Thursday, May 8, 2008

Friday Filing

Friday Filing again. For those of you that are new (and I know there aren’t any of you since I think only a select few family members and one friend, who must have nothing better to do are the only ones that read this blog) this is when I put away, in their own little files, the little things that happened throughout my week or things my children have said:

I walked into the kitchen the other day to find Buddy painting Bella’s face with ranch dressing. The brush, a celery stick.

File That Under:
Who say’s kids can’t enjoy their veggies?

I was trying to read blogs and feed Hoss at the same time yesterday.
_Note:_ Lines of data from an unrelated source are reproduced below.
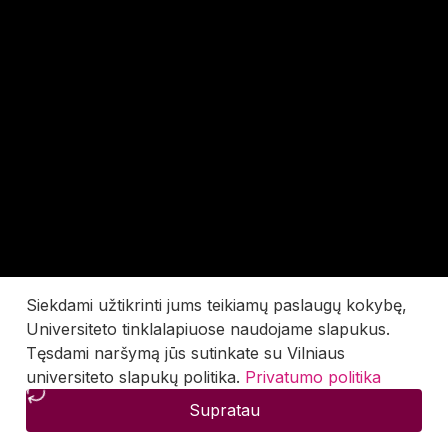
Siekdami užtikrinti jums teikiamų paslaugų kokybę,
Universiteto tinklalapiuose naudojame slapukus.
Tęsdami naršymą jūs sutinkate su Vilniaus
universiteto slapukų politika.
Privatumo politika
Supratau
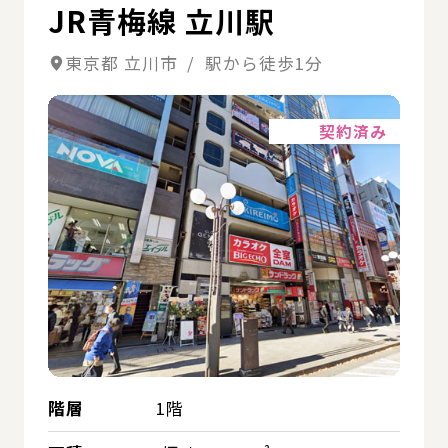
JR青梅線 立川駅
東京都 立川市 / 駅から徒歩1分
詳細
契約済み
階層
1階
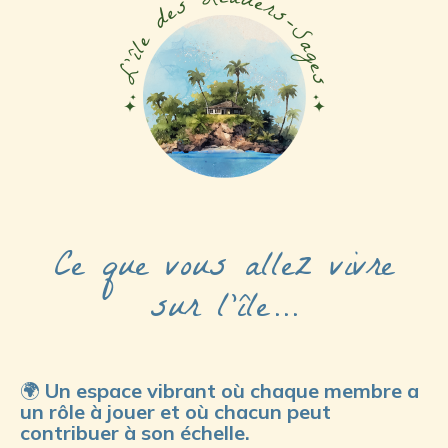
Ce que vous allez vivre
sur l'île…
🌍
Un espace vibrant où chaque membre a
un rôle à jouer et où chacun peut
contribuer à son échelle.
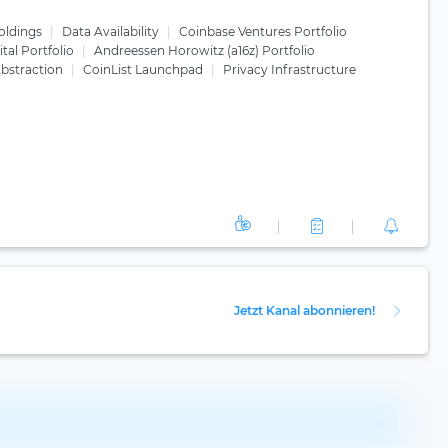
oldings
Data Availability
Coinbase Ventures Portfolio
tal Portfolio
Andreessen Horowitz (a16z) Portfolio
bstraction
CoinList Launchpad
Privacy Infrastructure
Jetzt Kanal abonnieren!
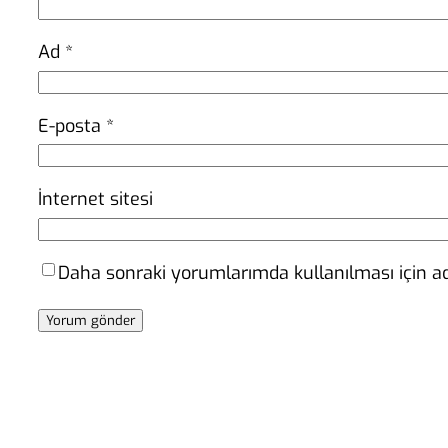
Ad
*
E-posta
*
İnternet sitesi
Daha sonraki yorumlarımda kullanılması için ad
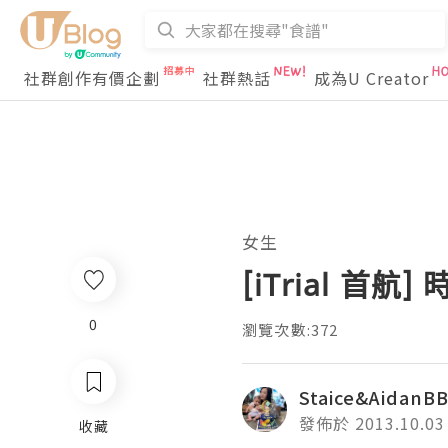
社群創作有價企劃
社群熱話
成為U Creator
女生
[iTrial 首
0
瀏覽次數:372
Staice&AidanB
發佈於 2013.10.03
收藏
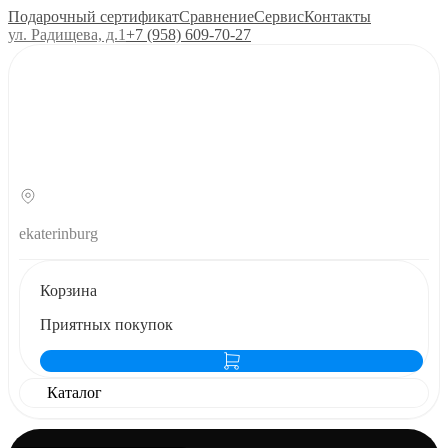
Подарочный сертификат
Сравнение
Сервис
Контакты
ул. Радищева, д.1
+7 (958) 609‑70‑27
ekaterinburg
Корзина
Приятных покупок
Каталог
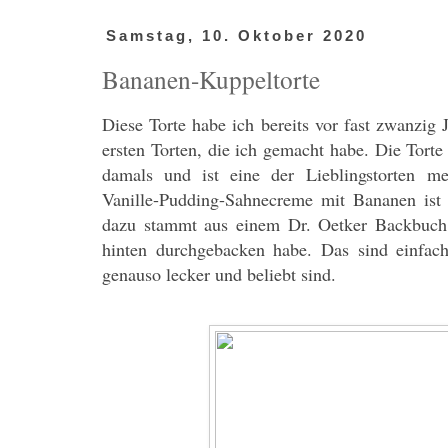
Samstag, 10. Oktober 2020
Bananen-Kuppeltorte
Diese Torte habe ich bereits vor fast zwanzig 
ersten Torten, die ich gemacht habe. Die Tort
damals und ist eine der Lieblingstorten m
Vanille-Pudding-Sahnecreme mit Bananen ist 
dazu stammt aus einem Dr. Oetker Backbuch, 
hinten durchgebacken habe. Das sind einfach
genauso lecker und beliebt sind.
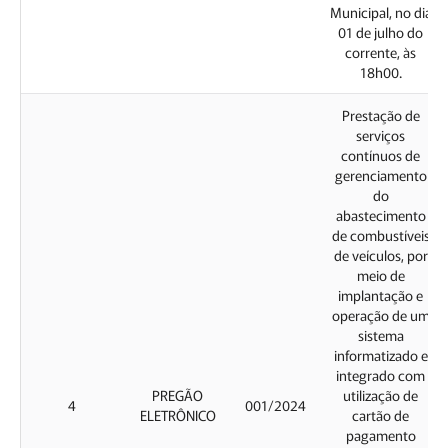
Municipal, no dia
01 de julho do
corrente, às
18h00.
Prestação de
serviços
contínuos de
gerenciamento
do
abastecimento
de combustíveis
de veículos, por
meio de
implantação e
operação de um
sistema
informatizado e
integrado com
PREGÃO
utilização de
4
001/2024
ELETRÔNICO
cartão de
pagamento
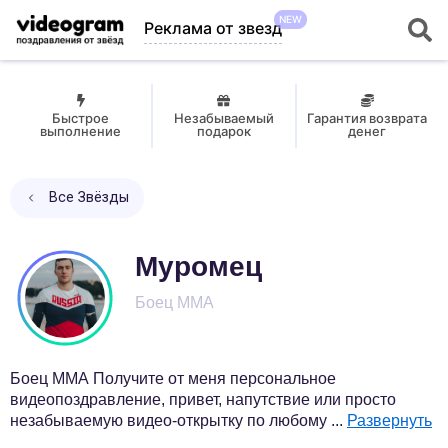
NEW
Реклама от звезд
Быстрое
Незабываемый
Гарантия возврата
выполнение
подарок
денег
Все Звёзды
Муромец
Боец MMA
Боец MMA Получите от меня персональное
видеопоздравление, привет, напутствие или просто
незабываемую видео-открытку по любому
...
Развернуть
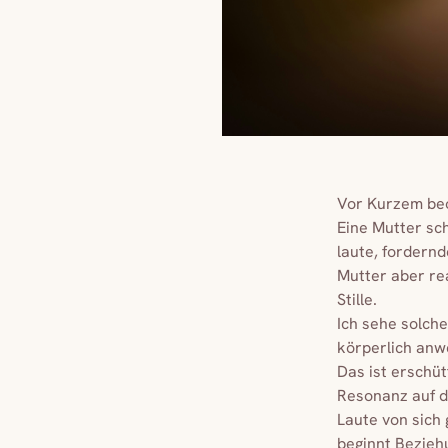
Vor Kurzem beo
Eine Mutter sc
laute, fordernd
Mutter aber rea
Stille.
Ich sehe solche
körperlich anw
Das ist erschü
Resonanz auf d
Laute von sich 
beginnt Bezieh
Apparently I got lost in a blog because I looked over and discovered that Hoss had resorted to eating his own foot.

Filed Under:
Was it just me or did he seem to be enjoying the foot more than what I had cooked for him?
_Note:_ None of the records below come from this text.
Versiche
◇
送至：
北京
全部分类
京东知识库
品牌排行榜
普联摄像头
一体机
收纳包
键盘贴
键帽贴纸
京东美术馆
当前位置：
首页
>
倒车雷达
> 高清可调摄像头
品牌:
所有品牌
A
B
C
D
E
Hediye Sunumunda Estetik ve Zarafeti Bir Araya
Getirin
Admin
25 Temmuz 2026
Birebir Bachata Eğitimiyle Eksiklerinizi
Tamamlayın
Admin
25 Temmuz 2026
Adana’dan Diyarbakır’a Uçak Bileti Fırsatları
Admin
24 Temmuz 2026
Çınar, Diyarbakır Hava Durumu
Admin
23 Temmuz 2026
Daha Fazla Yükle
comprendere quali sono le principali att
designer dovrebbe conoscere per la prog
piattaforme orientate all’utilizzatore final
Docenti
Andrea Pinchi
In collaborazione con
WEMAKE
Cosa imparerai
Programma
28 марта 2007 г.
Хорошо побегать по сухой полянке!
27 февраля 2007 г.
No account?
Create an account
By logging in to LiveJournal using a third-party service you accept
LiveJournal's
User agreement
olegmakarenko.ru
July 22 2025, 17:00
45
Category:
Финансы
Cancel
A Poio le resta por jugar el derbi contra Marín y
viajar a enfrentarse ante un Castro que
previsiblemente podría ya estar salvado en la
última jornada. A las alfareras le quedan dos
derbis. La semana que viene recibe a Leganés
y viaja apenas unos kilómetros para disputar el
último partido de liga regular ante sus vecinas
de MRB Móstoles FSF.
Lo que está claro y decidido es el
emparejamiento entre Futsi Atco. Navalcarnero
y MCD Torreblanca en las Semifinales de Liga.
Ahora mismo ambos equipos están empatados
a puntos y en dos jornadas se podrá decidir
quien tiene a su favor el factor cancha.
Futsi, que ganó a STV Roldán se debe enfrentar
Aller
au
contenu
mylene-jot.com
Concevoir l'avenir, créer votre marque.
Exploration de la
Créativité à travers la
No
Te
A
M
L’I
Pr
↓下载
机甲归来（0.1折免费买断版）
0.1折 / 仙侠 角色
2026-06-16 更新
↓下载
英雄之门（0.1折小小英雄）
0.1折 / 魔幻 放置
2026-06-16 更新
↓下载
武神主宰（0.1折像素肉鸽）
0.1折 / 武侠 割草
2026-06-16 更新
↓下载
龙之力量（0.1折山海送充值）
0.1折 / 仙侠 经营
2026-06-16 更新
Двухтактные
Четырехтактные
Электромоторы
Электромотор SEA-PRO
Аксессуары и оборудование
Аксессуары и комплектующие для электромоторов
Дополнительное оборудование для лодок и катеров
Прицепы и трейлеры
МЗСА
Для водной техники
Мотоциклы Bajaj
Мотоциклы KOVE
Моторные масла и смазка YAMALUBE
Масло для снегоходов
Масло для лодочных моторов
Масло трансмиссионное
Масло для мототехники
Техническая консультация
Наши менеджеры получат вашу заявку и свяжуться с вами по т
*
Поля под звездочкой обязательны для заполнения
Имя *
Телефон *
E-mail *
I sat nervously at the table as my husband got caught up on my blog. He had not read it in several days and had missed a few of my personal favorites. It was very apparent to me as he read that he did not snicker, not even once. Like a good wife, I did say a word about it. Instead I let it fester and boil up inside of me before “casually” bringing it up in conversation days later. His response: that I am just so funny that he has had to learn to build up a resistance to my humor otherwise he would be laughing hysterically all of the time.

File Tab Reads:
My husband is full of crap

How many preservatives are actually in fast food french fries?
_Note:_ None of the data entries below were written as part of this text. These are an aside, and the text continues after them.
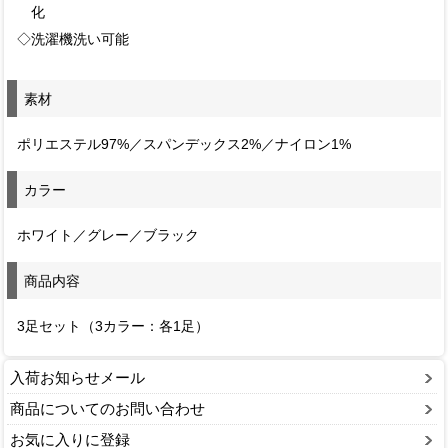
化
◇洗濯機洗い可能
素材
ポリエステル97%／スパンデックス2%／ナイロン1%
カラー
ホワイト／グレー／ブラック
商品内容
3足セット（3カラー：各1足）
入荷お知らせメール
商品についてのお問い合わせ
お気に入りに登録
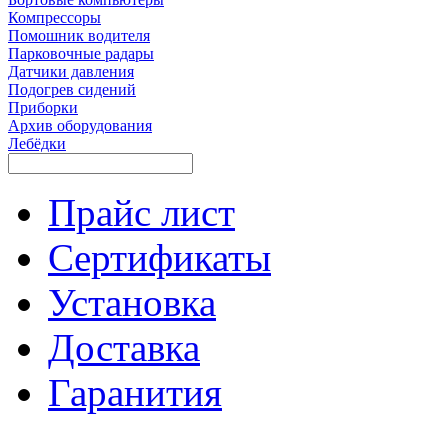
Компрессоры
Помошник водителя
Парковочные радары
Датчики давления
Подогрев сидений
Приборки
Архив оборудования
Лебёдки
Прайс лист
Сертификаты
Установка
Доставка
Гаранития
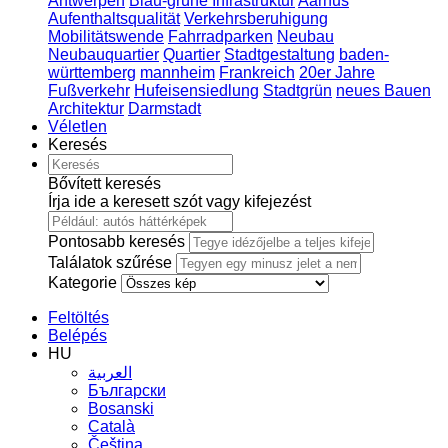
Antwerpen
Blau-grüne Infrastruktur
Aarhus
Aufenthaltsqualität
Verkehrsberuhigung
Mobilitätswende
Fahrradparken
Neubau
Neubauquartier
Quartier
Stadtgestaltung
baden-
württemberg
mannheim
Frankreich
20er Jahre
Fußverkehr
Hufeisensiedlung
Stadtgrün
neues Bauen
Architektur
Darmstadt
Véletlen
Keresés
Bővített keresés
Írja ide a keresett szót vagy kifejezést
Pontosabb keresés
Találatok szűrése
Kategorie
Feltöltés
Belépés
HU
العربية
Български
Bosanski
Сatalà
Čeština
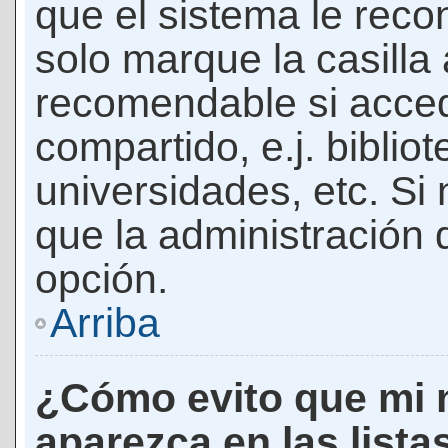
que el sistema le rec
solo marque la casilla 
recomendable si acced
compartido, e.j. biblio
universidades, etc. Si n
que la administración d
opción.
Arriba
¿Cómo evito que mi 
aparezca en las lista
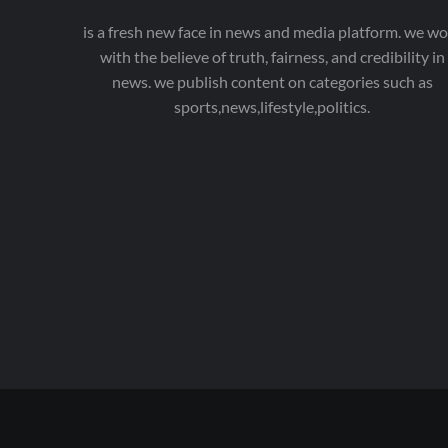
is a fresh new face in news and media platform. we wo
with the believe of truth, fairness, and credibility in
news. we publish content on categories such as
sports,news,lifestyle,politics.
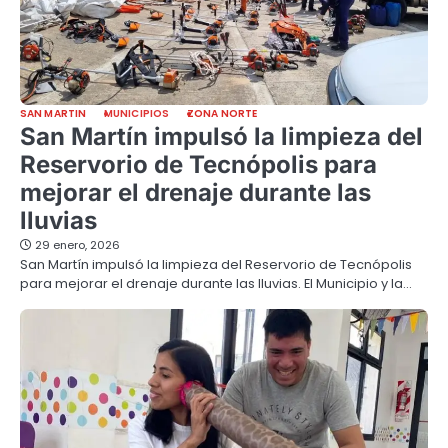
SAN MARTIN
MUNICIPIOS
ZONA NORTE
San Martín impulsó la limpieza del
Reservorio de Tecnópolis para
mejorar el drenaje durante las
lluvias
29 enero, 2026
San Martín impulsó la limpieza del Reservorio de Tecnópolis
para mejorar el drenaje durante las lluvias. El Municipio y la…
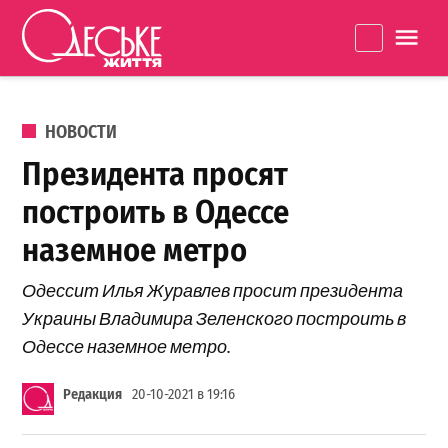
Перейти к содержанию
Одеське
La
життя
ОПУБЛИКОВАНО В
НОВОСТИ
Президента просят
построить в Одессе
наземное метро
Одессит Илья Журавлев просит президента
Украины Владимира Зеленского построить в
Одессе наземное метро.
Редакция
20-10-2021 в 19:16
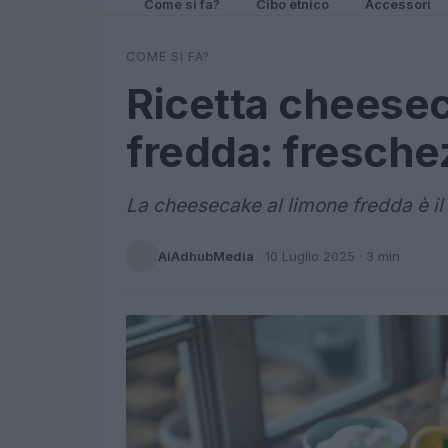
Come si fa?
Cibo etnico
Accessori
COME SI FA?
Ricetta cheesec
fredda: fresche
La cheesecake al limone fredda è il 
AiAdhubMedia
·
10 Luglio 2025
· 3 min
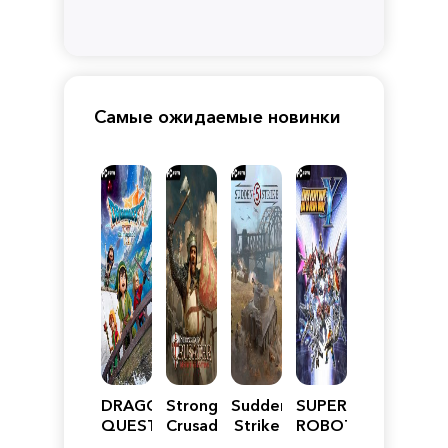
Самые ожидаемые новинки
DRAGON
Stronghold
Sudden
SUPER
QUEST
Crusader:
Strike
ROBOT
VII
Definitive
5
WARS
This is where I filed this little story. Buddy was telling us over and over again how hungry he was during a trip in the car. Bella kindly responded that she would give him some french fries. Because they are often times make believing that they are cooking, eating, or ordering food, I told her that was very sweet of her to “share” her fries with her brother and made a mental note to get Buddy a snack when we got to the store as we did not have any food in the car. Including NO french fries. Glancing back minutes later to check on my little darlings who were being so peacefully quiet I found them to be eating REAL fries. I then went on to discover that they were getting them out of Bella’s cup holders that pull out of her booster seat. (use to think those were handy, now realizing it is just a perfect little hiding place for all kinds of things) We had not had french fries in the car for days. Yuck!

Found this advertisement on the wonderful world wide web: Who Else Wants A Step -By - Step Hold You By The Hands Until You Succeed Potty Training Method That is Guaranteed To Have Your Son Or Daughter Potty Trained In 3 Days Or Less

My guaranteed potty training system sells for only $7 and works no matter what. It doesn't matter if your child is a boy or girl. It doesn't matter if you have one child or twins. It doesn't matter if your child is 2 or 5. It doesn't matter if your child suffers from autism or other delays. It doesn't even matter if your child is not born yet or if you have a strong willed child.

This Is Filed Under:
So does this mean if my child has not learned to use the toilet while still in utero I will get my money back? It says it is guaranteed!


  1. My husband NEVER says anything about what he reads on my blog and it drives me crazy. I need feedback to stroke my ego, you know. Argh!

  2. You crack me up. My hubby says stuff, but he tries to keep it to himself or it will end up on my blog.

    Also, ... get know how you had some "issues" at humor blogs? Well now my profile is completely gone. This is the second weird thing to happen to me. I think Diesel hates me. *pout*


Thanks for letting me here from you!